DATA EXCERPTS ->
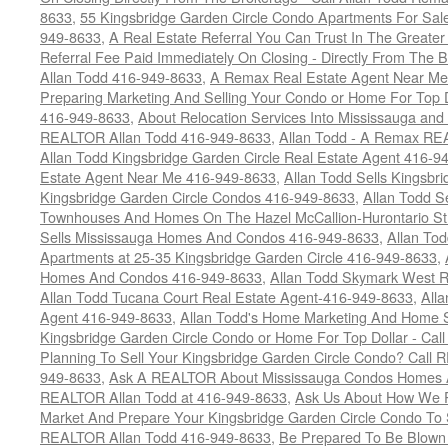
8633
,
55 Kingsbridge Garden Circle Condo Apartments For Sal
949-8633
,
A Real Estate Referral You Can Trust In The Grea
Referral Fee Paid Immediately On Closing - Directly From Th
Allan Todd 416-949-8633
,
A Remax Real Estate Agent Near Me 
Preparing Marketing And Selling Your Condo or Home For Top 
416-949-8633
,
About Relocation Services Into Mississauga and 
REALTOR Allan Todd 416-949-8633
,
Allan Todd - A Remax R
Allan Todd Kingsbridge Garden Circle Real Estate Agent 416-9
Estate Agent Near Me 416-949-8633
,
Allan Todd Sells Kingsbri
Kingsbridge Garden Circle Condos 416-949-8633
,
Allan Todd S
Townhouses And Homes On The Hazel McCallion-Hurontario St
Sells Mississauga Homes And Condos 416-949-8633
,
Allan To
Apartments at 25-35 Kingsbridge Garden Circle 416-949-8633
,
Homes And Condos 416-949-8633
,
Allan Todd Skymark West R
Allan Todd Tucana Court Real Estate Agent-416-949-8633
,
All
Agent 416-949-8633
,
Allan Todd's Home Marketing And Home Se
Kingsbridge Garden Circle Condo or Home For Top Dollar - Call
Planning To Sell Your Kingsbridge Garden Circle Condo? Call R
949-8633
,
Ask A REALTOR About Mississauga Condos Homes An
REALTOR Allan Todd at 416-949-8633
,
Ask Us About How We Pr
Market And Prepare Your Kingsbridge Garden Circle Condo To S
REALTOR Allan Todd 416-949-8633
,
Be Prepared To Be Blown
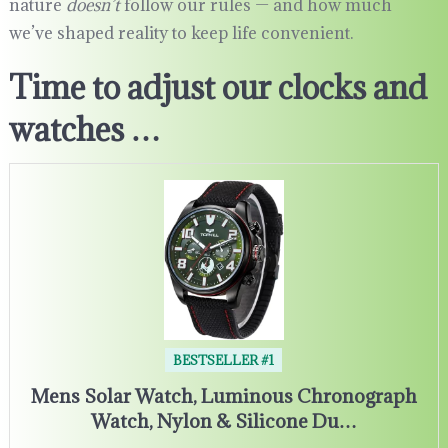
nature
doesn’t
follow our rules — and how much
we’ve shaped reality to keep life convenient.
Time to adjust our clocks and
watches …
BESTSELLER #1
Mens Solar Watch, Luminous Chronograph
Watch, Nylon & Silicone Du…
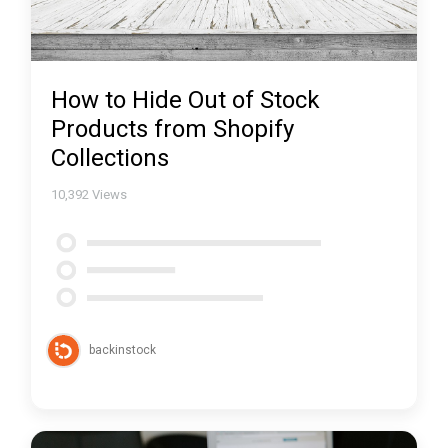
How to Hide Out of Stock
Products from Shopify
Collections
10,392
Views
backinstock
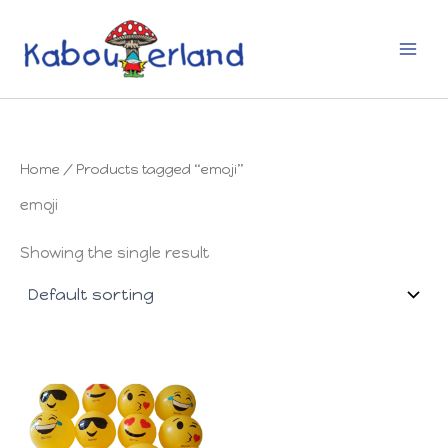
Skip
to
content
Home
/ Products tagged “emoji”
emoji
Showing the single result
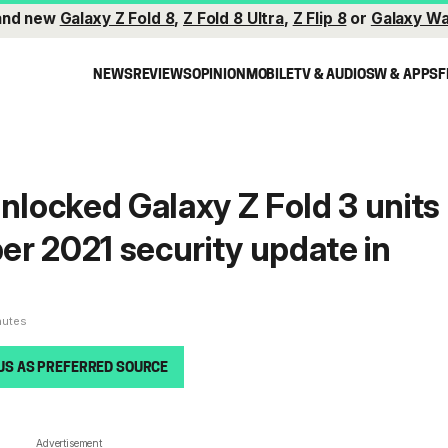
and new
Galaxy Z Fold 8
,
Z Fold 8 Ultra
,
Z Flip 8
or
Galaxy Wa
NEWS
REVIEWS
OPINION
MOBILE
TV & AUDIO
SW & APPS
F
unlocked Galaxy Z Fold 3 units
r 2021 security update in
nutes
US AS PREFERRED SOURCE
Advertisement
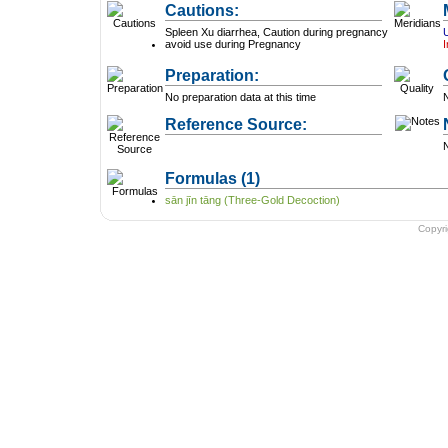
Cautions:
Spleen Xu diarrhea, Caution during pregnancy
avoid use during Pregnancy
I
Preparation:
No preparation data at this time
N
Reference Source:
N
Formulas
(1)
sān jīn tāng (Three-Gold Decoction)
Copyr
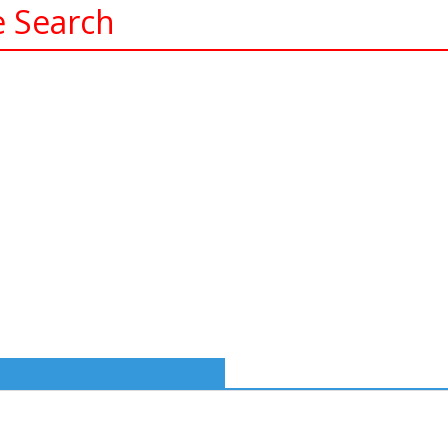
e Search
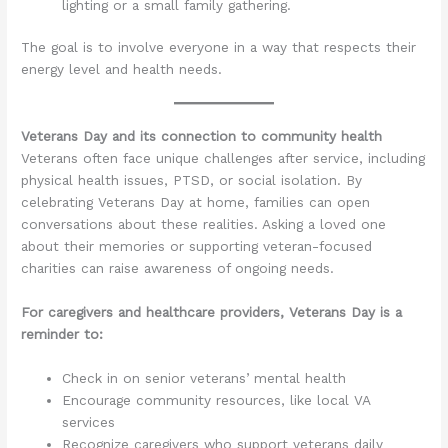
lighting or a small family gathering.
The goal is to involve everyone in a way that respects their
energy level and health needs.
Veterans Day and its connection to community health
Veterans often face unique challenges after service, including
physical health issues, PTSD, or social isolation. By
celebrating Veterans Day at home, families can open
conversations about these realities. Asking a loved one
about their memories or supporting veteran-focused
charities can raise awareness of ongoing needs.
For caregivers and healthcare providers, Veterans Day is a
reminder to:
Check in on senior veterans’ mental health
Encourage community resources, like local VA
services
Recognize caregivers who support veterans daily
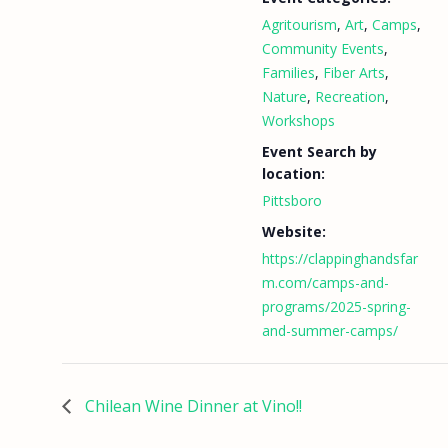
Agritourism
,
Art
,
Camps
,
Community Events
,
Families
,
Fiber Arts
,
Nature
,
Recreation
,
Workshops
Event Search by
location:
Pittsboro
Website:
https://clappinghandsfar
m.com/camps-and-
programs/2025-spring-
and-summer-camps/
Chilean Wine Dinner at Vino!!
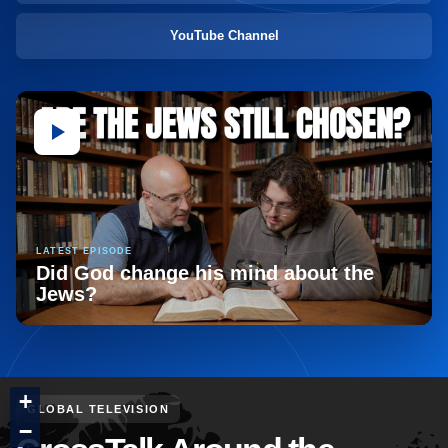
YouTube Channel
LATEST EPISODE
Did God change his mind about the
Jews?
+
GLOBAL TELEVISION
−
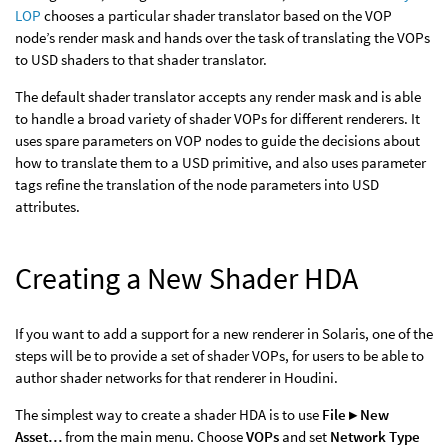
LOP
chooses a particular shader translator based on the VOP
node’s render mask and hands over the task of translating the VOPs
to USD shaders to that shader translator.
The default shader translator accepts any render mask and is able
to handle a broad variety of shader VOPs for different renderers. It
uses spare parameters on VOP nodes to guide the decisions about
how to translate them to a USD primitive, and also uses parameter
tags refine the translation of the node parameters into USD
attributes.
Creating a New Shader HDA
If you want to add a support for a new renderer in Solaris, one of the
steps will be to provide a set of shader VOPs, for users to be able to
author shader networks for that renderer in Houdini.
The simplest way to create a shader HDA is to use
File ▸ New
Asset…
from the main menu. Choose
VOPs
and set
Network Type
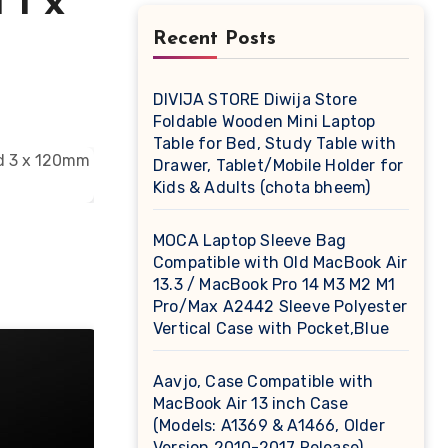
 1 x
Recent Posts
DIVIJA STORE Diwija Store
Foldable Wooden Mini Laptop
Table for Bed, Study Table with
Drawer, Tablet/Mobile Holder for
Kids & Adults (chota bheem)
MOCA Laptop Sleeve Bag
Compatible with Old MacBook Air
13.3 / MacBook Pro 14 M3 M2 M1
Pro/Max A2442 Sleeve Polyester
Vertical Case with Pocket,Blue
Aavjo, Case Compatible with
MacBook Air 13 inch Case
(Models: A1369 & A1466, Older
Version 2010-2017 Release),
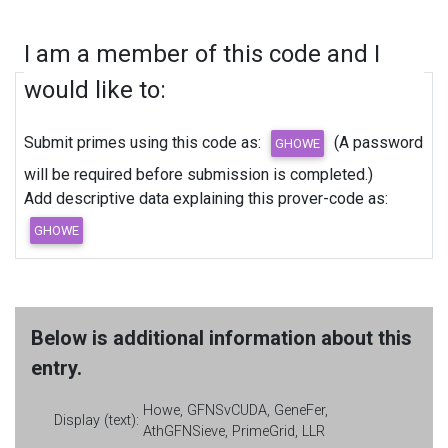
I am a member of this code and I
would like to:
Submit primes using this code as:
(A password
will be required before submission is completed.)
Add descriptive data explaining this prover-code as:
Below is additional information about this
entry.
Howe, GFNSvCUDA, GeneFer,
Display (text):
AthGFNSieve, PrimeGrid, LLR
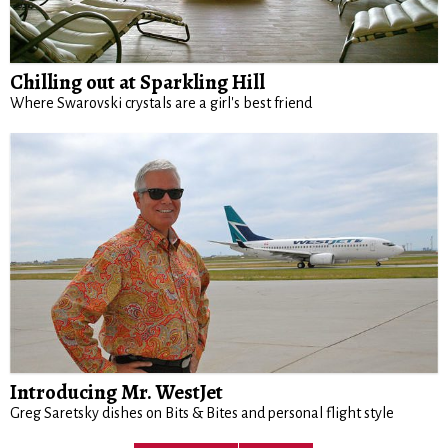
Chilling out at Sparkling Hill
Where Swarovski crystals are a girl's best friend
Introducing Mr. WestJet
Greg Saretsky dishes on Bits & Bites and personal flight style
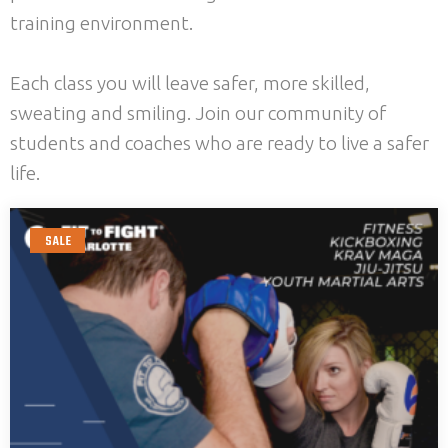
training environment.
Each class you will leave safer, more skilled,
sweating and smiling. Join our community of
students and coaches who are ready to live a safer
life.
SALE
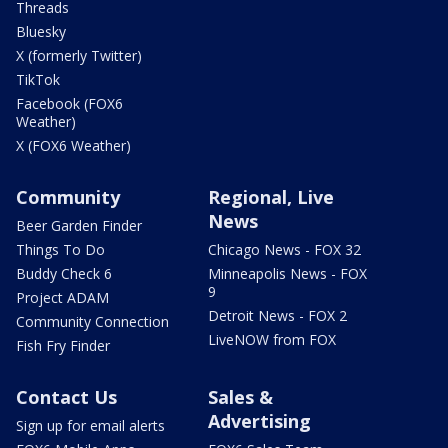
Threads
Bluesky
X (formerly Twitter)
TikTok
Facebook (FOX6
Weather)
X (FOX6 Weather)
Community
Regional, Live
News
Beer Garden Finder
Things To Do
Chicago News - FOX 32
Buddy Check 6
Minneapolis News - FOX
9
Project ADAM
Detroit News - FOX 2
Community Connection
LiveNOW from FOX
Fish Fry Finder
Contact Us
Sales &
Advertising
Sign up for email alerts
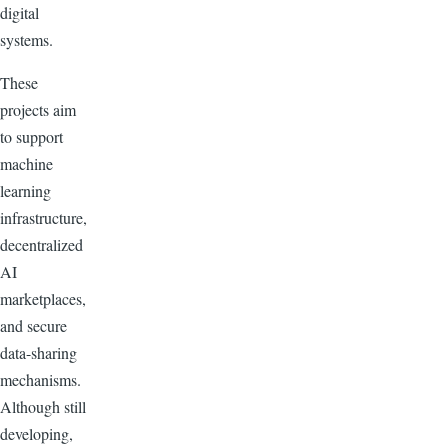
digital
systems.
These
projects aim
to support
machine
learning
infrastructure,
decentralized
AI
marketplaces,
and secure
data-sharing
mechanisms.
Although still
developing,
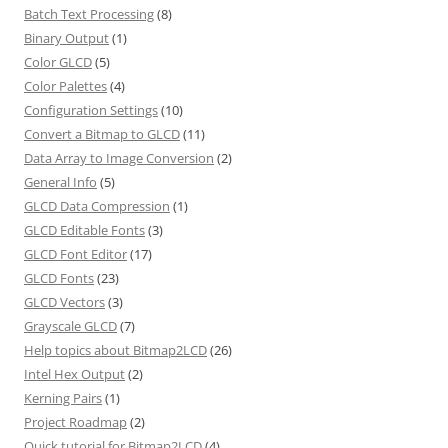
Batch Text Processing
(8)
Binary Output
(1)
Color GLCD
(5)
Color Palettes
(4)
Configuration Settings
(10)
Convert a Bitmap to GLCD
(11)
Data Array to Image Conversion
(2)
General Info
(5)
GLCD Data Compression
(1)
GLCD Editable Fonts
(3)
GLCD Font Editor
(17)
GLCD Fonts
(23)
GLCD Vectors
(3)
Grayscale GLCD
(7)
Help topics about Bitmap2LCD
(26)
Intel Hex Output
(2)
Kerning Pairs
(1)
Project Roadmap
(2)
Quick tutorial for Bitmap2LCD
(4)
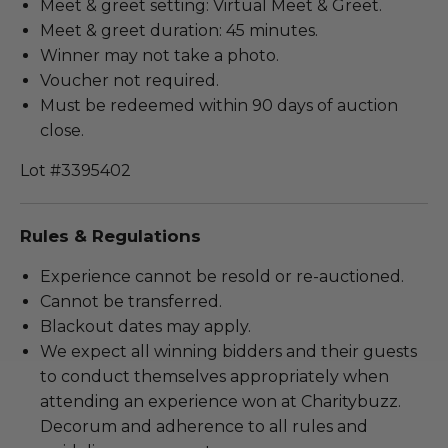
Meet & greet setting: Virtual Meet & Greet.
Meet & greet duration: 45 minutes.
Winner may not take a photo.
Voucher not required.
Must be redeemed within 90 days of auction
close.
Lot #3395402
Rules & Regulations
Experience cannot be resold or re-auctioned.
Cannot be transferred.
Blackout dates may apply.
We expect all winning bidders and their guests
to conduct themselves appropriately when
attending an experience won at Charitybuzz.
Decorum and adherence to all rules and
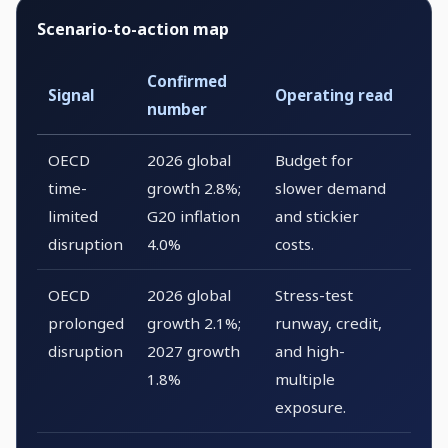
Scenario-to-action map
Confirmed
Signal
Operating read
number
OECD
2026 global
Budget for
time-
growth 2.8%;
slower demand
limited
G20 inflation
and stickier
disruption
4.0%
costs.
OECD
2026 global
Stress-test
prolonged
growth 2.1%;
runway, credit,
disruption
2027 growth
and high-
1.8%
multiple
exposure.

WHAT YOU ARE ASKED TO DO ->
Each entry should be repeated exactly as it appears; the pictures stay out.

ANSWER BELOW ->
8633
,
55 Kingsbridge Garden Circle Condo Apartments For Sal
949-8633
,
A Real Estate Referral You Can Trust In The Grea
Referral Fee Paid Immediately On Closing - Directly From Th
Allan Todd 416-949-8633
,
A Remax Real Estate Agent Near Me 
Preparing Marketing And Selling Your Condo or Home For Top 
416-949-8633
,
About Relocation Services Into Mississauga and 
REALTOR Allan Todd 416-949-8633
,
Allan Todd - A Remax R
Allan Todd Kingsbridge Garden Circle Real Estate Agent 416-9
Estate Agent Near Me 416-949-8633
,
Allan Todd Sells Kingsbri
Kingsbridge Garden Circle Condos 416-949-8633
,
Allan Todd S
Townhouses And Homes On The Hazel McCallion-Hurontario St
Sells Mississauga Homes And Condos 416-949-8633
,
Allan To
Apartments at 25-35 Kingsbridge Garden Circle 416-949-8633
,
Homes And Condos 416-949-8633
,
Allan Todd Skymark West R
Allan Todd Tucana Court Real Estate Agent-416-949-8633
,
All
Agent 416-949-8633
,
Allan Todd's Home Marketing And Home Se
Kingsbridge Garden Circle Condo or Home For Top Dollar - Call
Planning To Sell Your Kingsbridge Garden Circle Condo? Call R
949-8633
,
Ask A REALTOR About Mississauga Condos Homes An
REALTOR Allan Todd at 416-949-8633
,
Ask Us About How We Pr
Market And Prepare Your Kingsbridge Garden Circle Condo To S
REALTOR Allan Todd 416-949-8633
,
Be Prepared To Be Blown
nature
doesn’t
follow our rules — and how much
we’ve shaped reality to keep life convenient.
Time to adjust our clocks and
watches …
BESTSELLER #1
Mens Solar Watch, Luminous Chronograph
Watch, Nylon & Silicone Du…
How to Hide Out of Stock
Products from Shopify
Collections
10,392
Views
backinstock
Skip
to
content
Home
/ Products tagged “emoji”
emoji
Showing the single result
and new
Galaxy Z Fold 8
,
Z Fold 8 Ultra
,
Z Flip 8
or
Galaxy Wa
NEWS
REVIEWS
OPINION
MOBILE
TV & AUDIO
SW & APPS
F
unlocked Galaxy Z Fold 3 units
r 2021 security update in
nutes
US AS PREFERRED SOURCE
Advertisement
Cautions:
Spleen Xu diarrhea, Caution during pregnancy
avoid use during Pregnancy
I
Preparation:
No preparation data at this time
N
Reference Source:
N
Formulas
(1)
sān jīn tāng (Three-Gold Decoction)
Copyr
e Search
lighting or a small family gathering.
The goal is to involve everyone in a way that respects their
energy level and health needs.
Veterans Day and its connection to community health
Veterans often face unique challenges after service, including
physical health issues, PTSD, or social isolation. By
celebrating Veterans Day at home, families can open
conversations about these realities. Asking a loved one
about their memories or supporting veteran-focused
charities can raise awareness of ongoing needs.
For caregivers and healthcare providers, Veterans Day is a
reminder to:
Check in on senior veterans’ mental health
Encourage community resources, like local VA
services
Recognize caregivers who support veterans daily
Agritourism
,
Art
,
Camps
,
Community Events
,
Families
,
Fiber Arts
,
Nature
,
Recreation
,
Workshops
Event Search by
location:
Pittsboro
Website:
https://clappinghandsfar
m.com/camps-and-
programs/2025-spring-
and-summer-camps/
Chilean Wine Dinner at Vino!!
YouTube Channel
LATEST EPISODE
Did God change his mind about the
Jews?
+
GLOBAL TELEVISION
−
LOP
chooses a particular shader translator based on the VOP
node’s render mask and hands over the task of translating the VOPs
to USD shaders to that shader translator.
The default shader translator accepts any render mask and is able
to handle a broad variety of shader VOPs for different renderers. It
uses spare parameters on VOP nodes to guide the decisions about
how to translate them to a USD primitive, and also uses parameter
tags refine the translation of the node parameters into USD
attributes.
Creating a New Shader HDA
If you want to add a support for a new renderer in Solaris, one of the
steps will be to provide a set of shader VOPs, for users to be able to
author shader networks for that renderer in Houdini.
The simplest way to create a shader HDA is to use
File ▸ New
Asset…
from the main menu. Choose
VOPs
and set
Network Type
 1 x
Recent Posts
DIVIJA STORE Diwija Store
Foldable Wooden Mini Laptop
Table for Bed, Study Table with
Drawer, Tablet/Mobile Holder for
Kids & Adults (chota bheem)
MOCA Laptop Sleeve Bag
Compatible with Old MacBook Air
13.3 / MacBook Pro 14 M3 M2 M1
Pro/Max A2442 Sleeve Polyester
Vertical Case with Pocket,Blue
Aavjo, Case Compatible with
MacBook Air 13 inch Case
(Models: A1369 & A1466, Older
Version 2010-2017 Release),
I am a member of this code and I
would like to:
Submit primes using this code as:
(A password
will be required before submission is completed.)
Add descriptive data explaining this prover-code as:
Below is additional information about this
entry.
Howe, GFNSvCUDA, GeneFer,
Display (text):
AthGFNSieve, PrimeGrid, LLR
Chilling out at Sparkling Hill
Where Swarovski crystals are a girl's best friend
Introducing Mr. WestJet
Greg Saretsky dishes on Bits & Bites and personal flight style
training environment.
Each class you will leave safer, more skilled,
sweating and smiling. Join our community of
students and coaches who are ready to live a safer
life.
SALE
Threads
Bluesky
X (formerly Twitter)
TikTok
Facebook (FOX6
Weather)
X (FOX6 Weather)
Community
Regional, Live
News
Beer Garden Finder
Things To Do
Chicago News - FOX 32
Buddy Check 6
Minneapolis News - FOX
9
Project ADAM
Detroit News - FOX 2
Community Connection
LiveNOW from FOX
Fish Fry Finder
Contact Us
Sales &
Advertising
Sign up for email alerts
digital
systems.
These
projects aim
to support
machine
learning
infrastructure,
decentralized
AI
marketplaces,
and secure
data-sharing
mechanisms.
Although still
developing,
Batch Text Processing
(8)
Binary Output
(1)
Color GLCD
(5)
Color Palettes
(4)
Configuration Settings
(10)
Convert a Bitmap to GLCD
(11)
Data Array to Image Conversion
(2)
General Info
(5)
GLCD Data Compression
(1)
GLCD Editable Fonts
(3)
GLCD Font Editor
(17)
GLCD Fonts
(23)
GLCD Vectors
(3)
Grayscale GLCD
(7)
Help topics about Bitmap2LCD
(26)
Intel Hex Output
(2)
Kerning Pairs
(1)
Project Roadmap
(2)
Quick tutorial for Bitmap2LCD
(4)
Meet & greet setting: Virtual Meet & Greet.
Meet & greet duration: 45 minutes.
Winner may not take a photo.
Voucher not required.
Must be redeemed within 90 days of auction
close.
Lot #3395402
Rules & Regulations
Experience cannot be resold or re-auctioned.
Cannot be transferred.
Blackout dates may apply.
We expect all winning bidders and their guests
to conduct themselves appropriately when
attending an experience won at Charitybuzz.
Decorum and adherence to all rules and
Scenario-to-action map
Confirmed
Signal
Operating read
number
OECD
2026 global
Budget for
time-
growth 2.8%;
slower demand
limited
G20 inflation
and stickier
disruption
4.0%
costs.
OECD
2026 global
Stress-test
prolonged
growth 2.1%;
runway, credit,
disruption
2027 growth
and high-
1.8%
multiple
exposure.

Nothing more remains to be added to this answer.